CMake examples in Xcode

Digging into CMake for the first time. Very excited about it, but had some questions about the Xcode project the example config produces.

I’m hoping to use CMake on CI and would like to use the built Xcode project locally, however it’s a bit cluttered with the default config it seems:

  1. The example CMake projects in the JUCE repo don’t add headers ( PluginEditor.h and PluginProcessor.h) to target_sources — not sure if this is intentional, but without listing them there, they don’t show up in Xcode for me, so I assume it’s an omission?

  2. Headers and Source are output into two separated folders — is this trivial to change? I’d like to have my source organized the way Projucer had it / the way it’s in source control.
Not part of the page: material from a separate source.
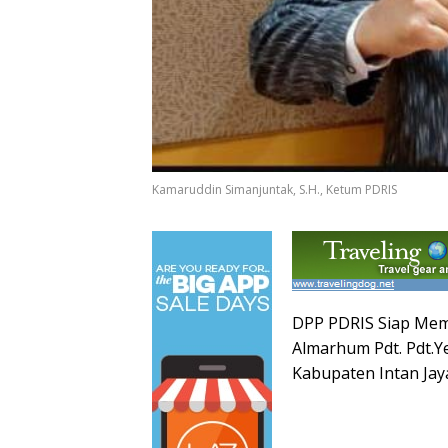
Kamaruddin Simanjuntak, S.H., Ketum PDRIS
DPP PDRIS Siap Me
Almarhum Pdt. Pdt.
Kabupaten Intan Jay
  3. Is there a way to stick all the juce prefixed .mm and .h files in a subfolder to get them out of the way?

Thanks for any pointers!

New to CMake as well, but from what ive seen the source files list should really only contain source files (.cpp) that get compiled. If you want your header file to be found by xcode without providing the path to it in your include statement, you can add the directory it is in as an include directory:

target_include_directories(YOUR_TARGET PUBLIC
    DirectoryYourHeaderIsIn/
)

im on linux but I dont have all those juce module files in my source directory, not sure but that could be due to the way you are including juce in your cmake lists. How have you included it? Are you using cmake to find the library or have you got a juce subdirectory and are using add_subdirectory? It also could just be the way the xcode generator works. Like I said im on linux so im not too sure.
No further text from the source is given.